As if this is not enough, theft of coal is taking place in broad daylight in most of the coal companies. It is stated that about Rs 1000 crore worth  coal is pilfered in coal mines with full knowledge of Coal India and local administration. A well planned organisation is operating illegally all over India and several mafias are involved in this operation. Trade unions demanded that these anti-social activity must come to an end and all gangs operating in colliery areas should be dealt with severely without any delay.

           

FALLACY OF SURPLUS MANPOWER

 

As per government directive, Coal India management has been taking steps to downsize manpower by declaring surplus manpower in each coal company. The BCCL management has declared 9234 manpower surplus despite drastically reducing the manpower during the last couple of years. The CCL management in a similar manner has declared 8387 manpower surplus while ECL has declared 5228 surplus manpower.

 

While the regular manpower is declared surplus, their work is being getting done by contract workers through outsourcing of operations. This is a clear method of reducing regular manpower and increasing contract labour with low wages. In the last decade, CIL has reduced more than one lakh manpower and it further continues to reduce it through voluntary retirement scheme (VRS). This VRS is not at all voluntary since workers are forced to leave through various dubious methods adopted by the management. The BCCL, CCL and ECL have fixed the target of 1000 each to be reduced through the VRS route which clearly indicates the game of the CIL management. The posts lying vacant due to normal retirement are not filled in which results in further  reduction of manpower in coal industry.

 

ROLE OF MAFIAS

 

Handing over the operation of coal mines to mafias has resulted in open induction of gangsterism in coal mines. The workers are paid paltry wages of about Rs 50 per day and no labour laws are implemented in these mines.

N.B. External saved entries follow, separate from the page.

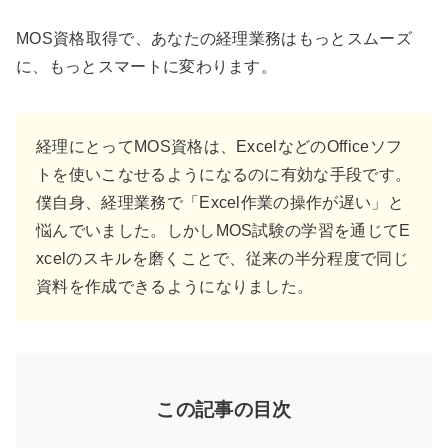
MOS資格取得で、あなたの経理業務はもっとスムーズ
に、もっとスマートに変わります。
経理にとってMOS資格は、ExcelなどのOfficeソフ
トを使いこなせるようになるのに有効な手段です。
僕自身、経理業務で「Excel作業の操作が遅い」と
悩んでいました。しかしMOS試験の学習を通じてE
xcelのスキルを磨くことで、従来の半分程度で同じ
資料を作成できるようになりました。
この記事の目次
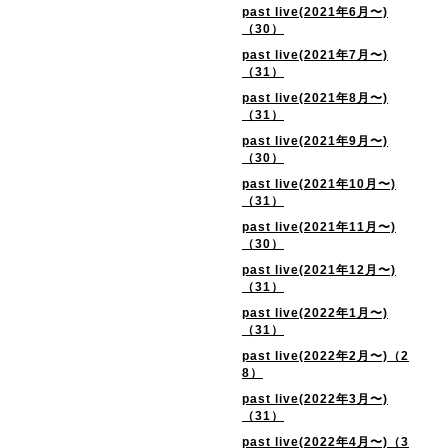
past live(2021年6月〜)
（30）
past live(2021年7月〜)
（31）
past live(2021年8月〜)
（31）
past live(2021年9月〜)
（30）
past live(2021年10月〜)
（31）
past live(2021年11月〜)
（30）
past live(2021年12月〜)
（31）
past live(2022年1月〜)
（31）
past live(2022年2月〜)（2
8）
past live(2022年3月〜)
（31）
past live(2022年4月〜)（3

Trade union movement is suppressed with the help of musclemen engaged by mafias. The labour ministry has exempted BCCL and ECL from the purview of some important sections of the Contract Labour (Regulation and Abolition) Act.

           

Several blocks have been earmarked by Coal India for handing over to the private contractors who are mercilessly exploiting the workers and making quick money at the cost of living conditions of workers. The extent of contractorisation through outsourcing is so widespread in coal mines that out of 325 million tonnes of coal produced by Coal India during the last year, 165 million tonnes have been produced by outsourcing!  In Mahanadi Coal Field two third of coal is produced through  contract workers.

 

A close link between Coal India officials and contractor-mafias exists to share the booty. Hence CIL officials are taking more and more interest in handing over the mining operations to contractors. This has resulted in CIL blatantly ignoring the implementation of its responsibility as a principle employer under Contract Labour (R&A) Act.

 

The talk for improving the production and productivity of coal mines does not yield any result unless Coal India management stops the present policy of contractorisation and patronisation of the coal mafias in the industry.